Although breast muscles do not participate in bipedal exercise in any way, bipedal exercise interferes with the shivering in these muscles (V). In pigeons, the inhibition of shivering is initiated by afferent input from leg muscles and sole skin (Nomoto 1989); from femoral muscles, the inhibitory neural circuit mediating this inhibitory response via afferents includes at least one interneuron in the spinal cord. In the present study, similarly to exercising pigeons in cold (Nomoto & Nomoto-Kozawa 1985), shivering increased during exercise in response to decreased body temperature in the Japanese quail chicks. It seems obvious that during exercise, shivering is adjusted first via inhibitory nervous circuits and later augmented indirectly via the activity of peripheral thermoreceptors in response to a decrease in body temperature. Body temperature may also increase when the exercise is intense and only some of the excess heat is dissipated to the surroundings (e.g. Brackenbury et al. 1981, Nomoto et al. 1983a, Nomoto et al. 1983c). It is obvious that in exercising birds, increased body temperature results in a decrease in shivering, just as in resting birds. However, Nomoto and Nomoto-Kozawa (1985) showed with exercising domestic pigeons that when the spinal cord is cooled with thermodes, intense shivering is initiated in the pectorals, but after termination of the cooling the shivering intensity decreases.

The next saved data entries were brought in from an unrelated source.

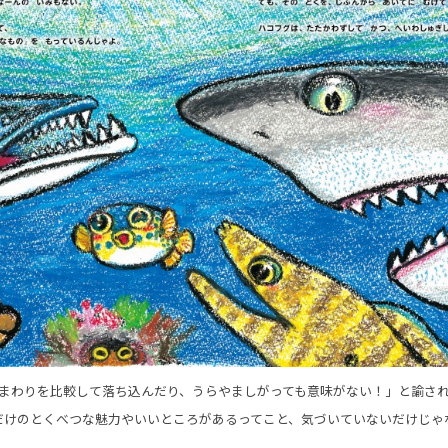
まわりを比較して落ち込んだり、うらやましがっても意味がない！」と諭さ
だけのとくべつな魅力やいいところがあるってこと、気づいていないだけじゃ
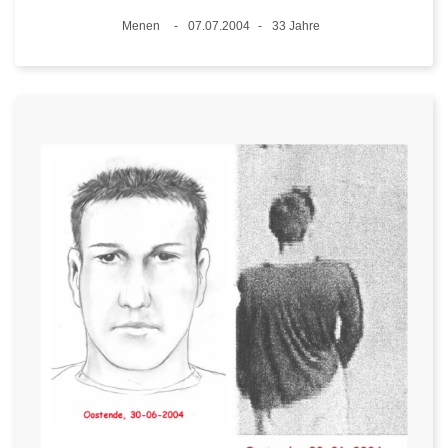
Standort
Menen
07.07.2004
33 Jahre
Datum
Alter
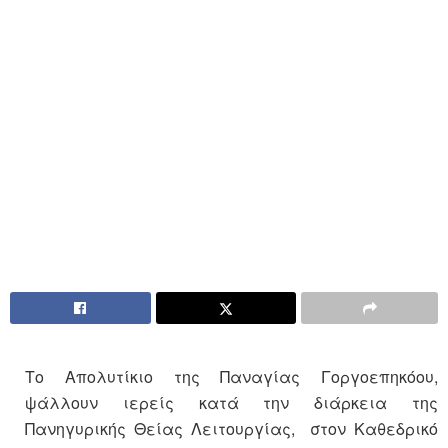
Το Απολυτίκιο της Παναγίας Γοργοεπηκόου,
ψάλλουν ιερείς κατά την διάρκεια της
Πανηγυρικής Θείας Λειτουργίας, στον Καθεδρικό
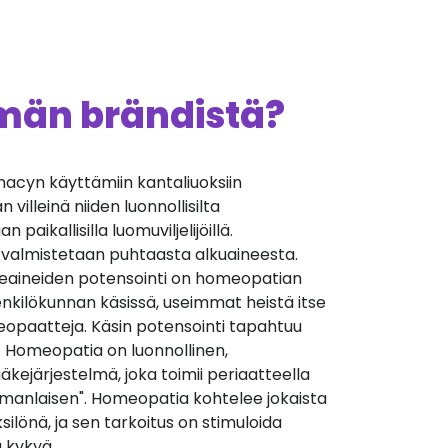
ämän brändistä?
cyn käyttämiin kantaliuoksiin
villeinä niiden luonnollisilta
 paikallisilla luomuviljelijöillä.
 valmistetaan puhtaasta alkuaineesta.
äkeaineiden potensointi on homeopatian
nkilökunnan käsissä, useimmat heistä itse
opaatteja. Käsin potensointi tapahtuu
. Homeopatia on luonnollinen,
äkejärjestelmä, joka toimii periaatteella
manlaisen". Homeopatia kohtelee jokaista
silönä, ja sen tarkoitus on stimuloida
 kykyä.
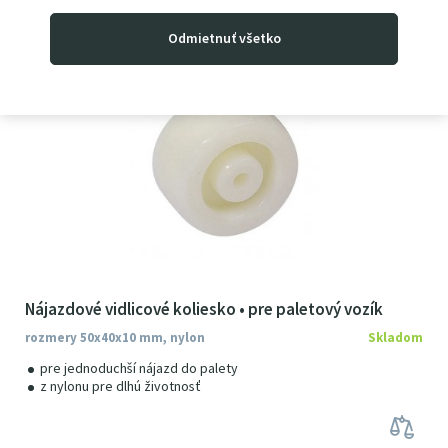
3
26
€
s DPH
Odmietnuť všetko
Nájazdové vidlicové koliesko • pre paletový vozík
rozmery 50x40x10 mm, nylon
Skladom
pre jednoduchší nájazd do palety
z nylonu pre dlhú životnosť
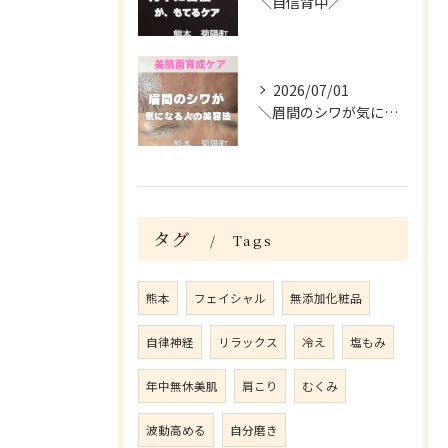
＼自信背中／
2026/07/01
＼眉間のシワが気になる人がやってる美容法／
タグ
Tags
熊本
フェイシャル
無添加化粧品
自律神経
リラックス
冷え
塩もみ
年中無休美肌
肩こり
むくみ
波動高める
自分磨き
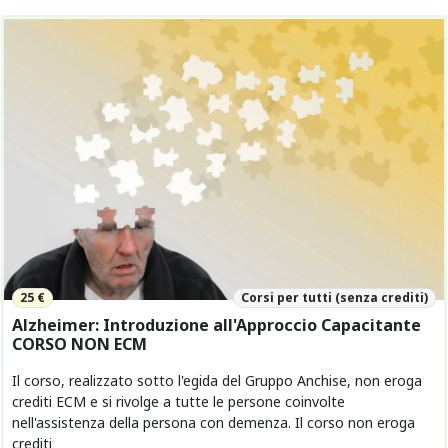
25 €
Corsi per tutti (senza crediti)
Alzheimer: Introduzione all'Approccio Capacitante
CORSO NON ECM
Il corso, realizzato sotto l'egida del Gruppo Anchise, non eroga
crediti ECM e si rivolge a tutte le persone coinvolte
nell'assistenza della persona con demenza. Il corso non eroga
crediti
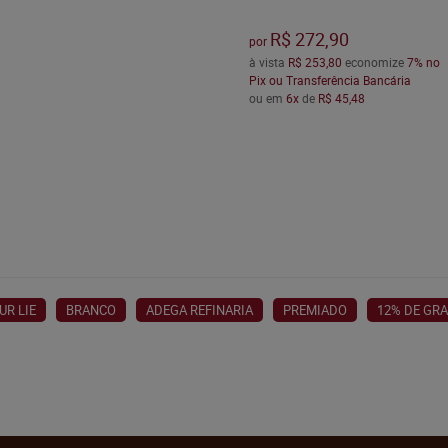
R$ 272,90
por
à vista
R$ 253,80
economize
7%
no
Pix ou Transferência Bancária
ou em
6x
de
R$ 45,48
UR LIE
BRANCO
ADEGA REFINARIA
PREMIADO
12% DE GR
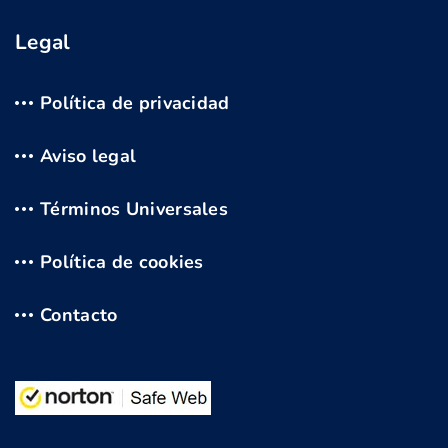
Legal
Política de privacidad
Aviso legal
Términos Universales
Política de cookies
Contacto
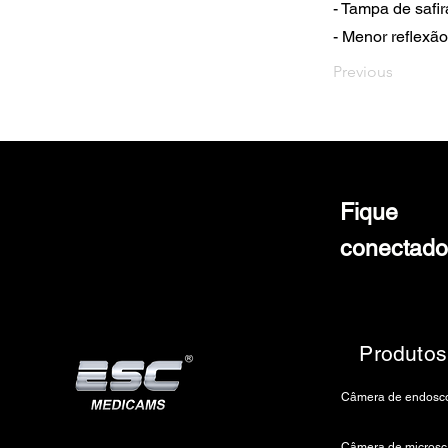
- Tampa de safi
- Menor reflexão
Previous
Fique
conectado
Produtos
C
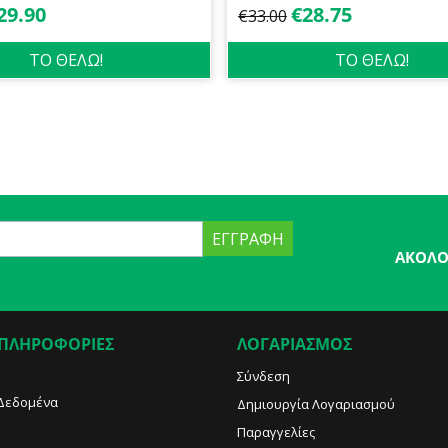
29.90
€
28.75
€
33.00
ΤΟ ΘΕΛΩ!
ΤΟ ΘΕΛΩ!
ΕΓΓΡΑΦΉ
ΑΚΟΛΟ
 ΠΛΗΡΟΦΟΡΙΕΣ
ΛΟΓΑΡΙΑΣΜΟΣ
Σύνδεση
Δεδομένα
Δημιουργία Λογαριασμού
Παραγγελίες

In the present study, due to suppression of shivering and to increased forced convection during exercise, hypothermia developed faster the colder the ambient temperature was (V). Although exercise interacted with regulatory thermogenesis, partially inhibiting it, the benefit of exercise, if any, was restricted to temperatures slightly below thermoneutrality. By optimizing the duration of exercise and the speed of locomotion to the prevailing ambient temperature, a better benefit may be possible. However, this hypothesis has not been studied. Moreover, extremely few experiments concerning the substitution of facultative heat production by exercise in juvenile birds can be found in literature. The data from the studies which do exist, indicate that exercise has only a little benefit for thermoregulation as the present study also indicates. For example, Modrey and Nichelmann (1992) observed that voluntarily exercising turkey chicks aged 1–10 days prefer 1.5–2.5°C lower T_a than resting birds. This preference may indicate a partial substitution in temperatures only slightly below thermoneutrality. In free-living arctic shorebirds chicks, Chappel (1980) found no significant benefit from exercise heat at ambient temperatures 3–7°C.

The benefit of exercise thermogenesis can be divided into energetic and thermal advantages. The energetic advantage results from the substitution of shivering with exercise heat production. The thermal advantage depends on the fate of body temperature as a result of exercise. However, energetic advantage may accompany a thermal disadvantages, as observed in exercising adult rats (Mäkinen et al. 1996). In the Japanese quails chicks of the present study, exercise was not utilized in thermoregulation in cold either in an energetically or a thermally favourable way. In some adult birds (see section 2.2.4), the energetic advantage and the thermal advantage coexists even though the birds are small sized. The co-existence of these advantages may suggest that the potential for substitution is always present and that success in prevention of heat loss during exercise determines whether substitution is complete, partial or non-existent.